Why the first version does not work?

Answer 1

The first method does not compile because of "capture conversion", that happens at each declaration. You can read my other answer about this, or this one. But to put it simply, you will have two separate types there, which you can see when you compile via:

 javac --debug=verboseResolution=all

And the output will contain:

.....
CAP#1 extends Object from capture of ?
CAP#2 extends Object from capture of ?
...

which means there are two types that have been capture converted. These types are unrelated to each other, the way you have it.

This on the other hand:

public static <T> void nothing(Collection<T> c){

}

is called wildcard capture method (it "captures" a wildcard) and is documented in official tutorial on why it works and how; thus you have no problem with that.

---

But the main problem here is that you can't assign anything (other than null) to a wildcard. So in your compute example, the first argument is going to be inferred to a ? and you can't assign anything to that.

Answer 2

public static Map<?, Long> manualMap(Collection<?> c){
    Map<?, Long> map = new HashMap<>();
    c.forEach(e -> map.compute(e, (k, v) -> (v == null) ? 1 : v + 1));
    return map;
}

Here, you have three wildcards: the one on the parameter, the one on the map variable, and the one on the return value. (The return value one isn't super relevant).

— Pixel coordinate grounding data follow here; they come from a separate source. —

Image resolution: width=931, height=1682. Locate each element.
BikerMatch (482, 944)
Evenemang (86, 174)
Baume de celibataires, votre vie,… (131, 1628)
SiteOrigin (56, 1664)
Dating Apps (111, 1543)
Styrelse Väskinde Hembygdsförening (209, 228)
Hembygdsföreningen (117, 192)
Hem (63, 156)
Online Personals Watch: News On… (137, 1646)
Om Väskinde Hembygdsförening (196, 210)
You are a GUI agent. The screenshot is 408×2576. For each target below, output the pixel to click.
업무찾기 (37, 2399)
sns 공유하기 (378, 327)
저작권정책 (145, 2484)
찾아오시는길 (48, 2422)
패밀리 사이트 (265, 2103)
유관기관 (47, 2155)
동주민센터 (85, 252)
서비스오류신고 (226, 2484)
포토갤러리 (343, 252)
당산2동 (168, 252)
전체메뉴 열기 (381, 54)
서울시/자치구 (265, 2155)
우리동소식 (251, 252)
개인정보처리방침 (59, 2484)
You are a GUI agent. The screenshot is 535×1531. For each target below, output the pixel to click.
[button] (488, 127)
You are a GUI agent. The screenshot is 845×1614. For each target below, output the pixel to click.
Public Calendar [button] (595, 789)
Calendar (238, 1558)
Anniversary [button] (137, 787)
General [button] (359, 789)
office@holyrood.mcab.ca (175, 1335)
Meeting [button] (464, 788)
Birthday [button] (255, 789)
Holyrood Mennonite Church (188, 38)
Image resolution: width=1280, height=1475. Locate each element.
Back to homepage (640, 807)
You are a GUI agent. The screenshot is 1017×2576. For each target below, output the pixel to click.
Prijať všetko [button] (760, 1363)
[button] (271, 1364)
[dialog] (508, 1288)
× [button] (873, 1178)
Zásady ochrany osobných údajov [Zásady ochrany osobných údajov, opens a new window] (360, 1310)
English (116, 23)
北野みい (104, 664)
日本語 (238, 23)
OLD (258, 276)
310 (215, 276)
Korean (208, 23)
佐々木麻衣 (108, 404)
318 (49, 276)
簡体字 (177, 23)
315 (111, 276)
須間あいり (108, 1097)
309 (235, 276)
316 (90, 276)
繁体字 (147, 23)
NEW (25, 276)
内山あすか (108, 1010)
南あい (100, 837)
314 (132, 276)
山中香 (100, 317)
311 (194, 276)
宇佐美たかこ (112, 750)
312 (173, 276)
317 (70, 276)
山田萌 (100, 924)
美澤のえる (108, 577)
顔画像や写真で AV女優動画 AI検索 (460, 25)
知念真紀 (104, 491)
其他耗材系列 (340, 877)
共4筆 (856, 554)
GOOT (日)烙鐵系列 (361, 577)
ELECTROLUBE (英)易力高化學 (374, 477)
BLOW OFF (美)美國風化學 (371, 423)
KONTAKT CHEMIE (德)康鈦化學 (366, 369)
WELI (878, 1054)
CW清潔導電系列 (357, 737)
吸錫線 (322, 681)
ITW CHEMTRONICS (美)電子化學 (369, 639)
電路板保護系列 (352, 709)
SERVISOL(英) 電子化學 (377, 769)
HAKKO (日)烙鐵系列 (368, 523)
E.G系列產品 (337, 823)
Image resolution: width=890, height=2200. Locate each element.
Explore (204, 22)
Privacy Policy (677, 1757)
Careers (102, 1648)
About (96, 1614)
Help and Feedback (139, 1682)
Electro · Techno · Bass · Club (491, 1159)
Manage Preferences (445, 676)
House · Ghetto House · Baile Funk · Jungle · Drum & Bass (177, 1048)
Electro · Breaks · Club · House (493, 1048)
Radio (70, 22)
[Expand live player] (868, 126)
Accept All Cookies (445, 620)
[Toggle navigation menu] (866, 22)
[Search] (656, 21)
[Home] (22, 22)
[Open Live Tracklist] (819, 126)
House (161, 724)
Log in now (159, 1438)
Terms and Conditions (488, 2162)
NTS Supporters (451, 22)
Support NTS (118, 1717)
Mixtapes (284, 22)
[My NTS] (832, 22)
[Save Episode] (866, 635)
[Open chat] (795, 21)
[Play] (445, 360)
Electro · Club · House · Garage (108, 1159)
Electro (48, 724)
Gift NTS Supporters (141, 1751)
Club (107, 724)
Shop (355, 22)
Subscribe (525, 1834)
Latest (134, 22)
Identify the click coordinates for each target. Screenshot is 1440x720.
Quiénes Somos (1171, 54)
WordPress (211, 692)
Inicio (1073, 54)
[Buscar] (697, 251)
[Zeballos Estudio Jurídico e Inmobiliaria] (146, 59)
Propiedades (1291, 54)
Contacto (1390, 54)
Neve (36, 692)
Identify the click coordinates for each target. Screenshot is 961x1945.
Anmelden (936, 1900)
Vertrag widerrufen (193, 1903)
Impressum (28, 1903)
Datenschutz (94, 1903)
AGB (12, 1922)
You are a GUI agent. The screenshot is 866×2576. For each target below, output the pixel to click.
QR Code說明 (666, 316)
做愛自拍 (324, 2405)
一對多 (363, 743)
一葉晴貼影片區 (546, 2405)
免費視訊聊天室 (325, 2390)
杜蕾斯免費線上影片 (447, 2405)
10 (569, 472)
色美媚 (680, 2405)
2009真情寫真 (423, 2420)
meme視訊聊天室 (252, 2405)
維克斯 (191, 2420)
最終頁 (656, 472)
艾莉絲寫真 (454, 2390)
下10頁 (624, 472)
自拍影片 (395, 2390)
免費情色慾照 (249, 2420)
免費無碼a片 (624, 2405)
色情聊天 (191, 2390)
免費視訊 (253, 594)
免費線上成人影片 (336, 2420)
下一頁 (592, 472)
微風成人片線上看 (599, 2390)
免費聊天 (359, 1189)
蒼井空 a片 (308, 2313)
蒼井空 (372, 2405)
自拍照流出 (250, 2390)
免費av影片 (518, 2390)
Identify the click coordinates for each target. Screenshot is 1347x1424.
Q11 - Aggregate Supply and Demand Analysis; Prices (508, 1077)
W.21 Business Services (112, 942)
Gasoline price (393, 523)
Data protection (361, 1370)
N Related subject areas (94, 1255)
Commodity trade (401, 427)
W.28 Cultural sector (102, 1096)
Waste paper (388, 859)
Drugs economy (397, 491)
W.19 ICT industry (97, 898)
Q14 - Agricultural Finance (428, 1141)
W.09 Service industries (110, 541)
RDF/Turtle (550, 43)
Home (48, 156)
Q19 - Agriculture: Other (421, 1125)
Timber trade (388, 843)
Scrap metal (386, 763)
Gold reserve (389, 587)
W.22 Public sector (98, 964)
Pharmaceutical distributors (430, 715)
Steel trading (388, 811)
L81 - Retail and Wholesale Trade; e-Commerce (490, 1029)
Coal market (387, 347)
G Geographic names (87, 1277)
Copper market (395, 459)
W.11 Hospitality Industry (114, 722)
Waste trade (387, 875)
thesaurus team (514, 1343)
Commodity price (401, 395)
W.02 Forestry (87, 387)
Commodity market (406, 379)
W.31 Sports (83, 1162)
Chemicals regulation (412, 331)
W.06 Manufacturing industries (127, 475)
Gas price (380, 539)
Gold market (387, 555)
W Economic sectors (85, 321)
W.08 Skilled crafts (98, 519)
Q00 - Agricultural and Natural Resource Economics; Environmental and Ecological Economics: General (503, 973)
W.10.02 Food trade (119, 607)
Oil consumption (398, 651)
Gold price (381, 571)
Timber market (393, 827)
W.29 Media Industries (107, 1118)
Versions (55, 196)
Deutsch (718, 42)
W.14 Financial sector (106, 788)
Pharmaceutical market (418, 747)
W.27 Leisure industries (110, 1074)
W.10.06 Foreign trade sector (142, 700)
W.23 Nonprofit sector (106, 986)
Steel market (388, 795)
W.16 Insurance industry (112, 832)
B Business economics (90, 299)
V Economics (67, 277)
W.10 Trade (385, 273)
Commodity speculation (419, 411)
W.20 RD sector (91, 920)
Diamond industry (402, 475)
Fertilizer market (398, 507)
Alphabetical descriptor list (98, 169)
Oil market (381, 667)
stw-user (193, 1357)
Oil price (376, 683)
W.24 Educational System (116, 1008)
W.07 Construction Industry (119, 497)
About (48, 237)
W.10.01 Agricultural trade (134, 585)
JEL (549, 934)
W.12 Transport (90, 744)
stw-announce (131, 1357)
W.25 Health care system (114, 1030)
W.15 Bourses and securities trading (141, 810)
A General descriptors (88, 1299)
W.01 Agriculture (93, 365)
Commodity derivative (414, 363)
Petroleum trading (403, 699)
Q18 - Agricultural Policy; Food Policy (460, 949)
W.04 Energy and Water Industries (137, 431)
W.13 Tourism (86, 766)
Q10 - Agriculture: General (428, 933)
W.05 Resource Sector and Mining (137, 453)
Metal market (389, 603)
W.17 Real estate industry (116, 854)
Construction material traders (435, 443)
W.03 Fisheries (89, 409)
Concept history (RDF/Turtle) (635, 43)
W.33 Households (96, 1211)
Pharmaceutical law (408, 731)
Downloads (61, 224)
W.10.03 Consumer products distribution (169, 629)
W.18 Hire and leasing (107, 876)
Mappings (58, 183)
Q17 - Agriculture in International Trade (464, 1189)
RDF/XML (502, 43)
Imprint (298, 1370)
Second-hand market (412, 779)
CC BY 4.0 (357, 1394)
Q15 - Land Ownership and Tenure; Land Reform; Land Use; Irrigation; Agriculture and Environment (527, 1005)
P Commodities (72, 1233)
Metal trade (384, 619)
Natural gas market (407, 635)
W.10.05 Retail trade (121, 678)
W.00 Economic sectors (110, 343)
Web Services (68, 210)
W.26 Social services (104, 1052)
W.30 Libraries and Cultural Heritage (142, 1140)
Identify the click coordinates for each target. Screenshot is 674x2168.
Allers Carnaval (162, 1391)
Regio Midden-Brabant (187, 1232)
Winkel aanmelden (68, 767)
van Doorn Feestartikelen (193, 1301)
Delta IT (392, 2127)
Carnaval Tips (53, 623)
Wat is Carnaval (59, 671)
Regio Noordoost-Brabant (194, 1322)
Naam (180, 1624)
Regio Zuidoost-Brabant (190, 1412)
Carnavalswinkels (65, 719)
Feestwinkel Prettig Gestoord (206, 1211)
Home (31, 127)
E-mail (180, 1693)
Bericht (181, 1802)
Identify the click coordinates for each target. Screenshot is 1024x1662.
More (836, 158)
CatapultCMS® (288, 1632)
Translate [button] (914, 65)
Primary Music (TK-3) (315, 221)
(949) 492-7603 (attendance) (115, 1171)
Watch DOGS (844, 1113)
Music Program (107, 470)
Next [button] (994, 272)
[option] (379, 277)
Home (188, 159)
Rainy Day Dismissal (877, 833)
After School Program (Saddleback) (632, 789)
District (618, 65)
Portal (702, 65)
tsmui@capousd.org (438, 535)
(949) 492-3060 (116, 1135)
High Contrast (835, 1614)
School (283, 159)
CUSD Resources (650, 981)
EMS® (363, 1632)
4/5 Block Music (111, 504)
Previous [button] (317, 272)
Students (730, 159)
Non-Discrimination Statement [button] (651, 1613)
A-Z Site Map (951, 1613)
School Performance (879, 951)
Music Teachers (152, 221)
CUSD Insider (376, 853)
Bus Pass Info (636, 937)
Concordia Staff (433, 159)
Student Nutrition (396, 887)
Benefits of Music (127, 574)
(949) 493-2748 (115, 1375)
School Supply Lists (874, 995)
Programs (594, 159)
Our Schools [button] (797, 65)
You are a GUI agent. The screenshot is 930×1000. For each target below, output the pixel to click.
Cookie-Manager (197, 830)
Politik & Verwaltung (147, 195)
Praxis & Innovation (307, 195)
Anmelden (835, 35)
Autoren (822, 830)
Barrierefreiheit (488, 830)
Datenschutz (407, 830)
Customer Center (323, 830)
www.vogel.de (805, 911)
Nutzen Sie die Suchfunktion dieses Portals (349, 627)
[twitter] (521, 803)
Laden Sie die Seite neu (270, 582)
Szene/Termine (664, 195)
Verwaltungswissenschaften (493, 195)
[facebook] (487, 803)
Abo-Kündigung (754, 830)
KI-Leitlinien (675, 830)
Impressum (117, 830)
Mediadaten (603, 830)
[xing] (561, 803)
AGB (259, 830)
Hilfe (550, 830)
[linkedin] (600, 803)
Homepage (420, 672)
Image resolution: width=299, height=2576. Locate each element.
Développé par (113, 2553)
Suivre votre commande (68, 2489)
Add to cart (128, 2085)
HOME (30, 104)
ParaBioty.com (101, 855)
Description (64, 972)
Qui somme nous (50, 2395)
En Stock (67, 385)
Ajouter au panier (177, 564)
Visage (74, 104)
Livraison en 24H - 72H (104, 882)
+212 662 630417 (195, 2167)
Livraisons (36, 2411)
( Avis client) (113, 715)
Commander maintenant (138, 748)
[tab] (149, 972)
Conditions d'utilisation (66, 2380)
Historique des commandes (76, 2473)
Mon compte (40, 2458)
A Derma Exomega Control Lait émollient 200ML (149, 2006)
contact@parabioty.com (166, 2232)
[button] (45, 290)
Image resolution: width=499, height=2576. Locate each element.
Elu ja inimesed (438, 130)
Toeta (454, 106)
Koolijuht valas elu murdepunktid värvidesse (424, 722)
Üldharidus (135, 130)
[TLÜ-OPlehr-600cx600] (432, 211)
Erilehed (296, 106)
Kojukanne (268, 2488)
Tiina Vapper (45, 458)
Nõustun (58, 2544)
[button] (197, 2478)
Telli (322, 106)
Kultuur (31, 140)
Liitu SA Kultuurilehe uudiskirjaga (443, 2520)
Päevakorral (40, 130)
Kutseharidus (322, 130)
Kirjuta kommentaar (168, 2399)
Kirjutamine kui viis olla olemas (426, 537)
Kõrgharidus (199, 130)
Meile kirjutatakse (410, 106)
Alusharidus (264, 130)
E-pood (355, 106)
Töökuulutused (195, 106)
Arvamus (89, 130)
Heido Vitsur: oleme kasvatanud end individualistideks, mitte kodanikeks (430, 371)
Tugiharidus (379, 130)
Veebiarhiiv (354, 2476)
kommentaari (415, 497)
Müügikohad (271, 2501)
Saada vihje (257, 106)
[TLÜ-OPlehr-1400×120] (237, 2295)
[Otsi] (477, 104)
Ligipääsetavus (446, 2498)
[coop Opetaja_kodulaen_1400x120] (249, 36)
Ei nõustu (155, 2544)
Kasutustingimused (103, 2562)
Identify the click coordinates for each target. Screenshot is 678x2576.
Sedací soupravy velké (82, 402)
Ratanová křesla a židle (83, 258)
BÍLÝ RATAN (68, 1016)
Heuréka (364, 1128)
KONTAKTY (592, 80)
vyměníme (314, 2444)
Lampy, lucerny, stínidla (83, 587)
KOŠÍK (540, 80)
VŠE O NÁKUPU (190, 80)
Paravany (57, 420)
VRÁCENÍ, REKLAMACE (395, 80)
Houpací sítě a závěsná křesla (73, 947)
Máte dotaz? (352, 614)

You are trying to pass elements from the collection (of one wildcard type) into a method of the map (of another wildcard type).

The compiler doesn't know that those two are "meant to be" the same, so it doesn't accept a "collection" wildcard where it needs a "map" wildcard.

You can indicate that they are the same type via a type variable:

public static <T> Map<?, Long> manualMap(Collection<T> c){
    Map<T, Long> map = new HashMap<>();
    c.forEach(e -> map.compute(e, (k, v) -> (v == null) ? 1 : v + 1));
    return map;
}

Here, T is a type that you don't know; but you know it's the same unknown type in both cases.

Or you can just declare it in a way that doesn't need two wildcards:

return c.stream().collect(groupingBy(a -> a, counting()));

Answer 3

The problem is that your method is accepting a collection of type "I don't care", but you're also creating a map with keys of "I don't care". That does not mean the types you do not care about are the same types. For that you need to actually bind the type, by using a type variable e.g.

public static <T> Map<T, Long> manualMap(Collection<T> c){
    Map<T, Long> map = new HashMap<>();
    c.forEach(e -> map.compute(e, (k, v) -> (v == null) ? 1 : v + 1));
    return map;
}

The method will still accept any types of collections, but it cares enough to keep track of the type and there's no wildcards or warnings anywhere, yay!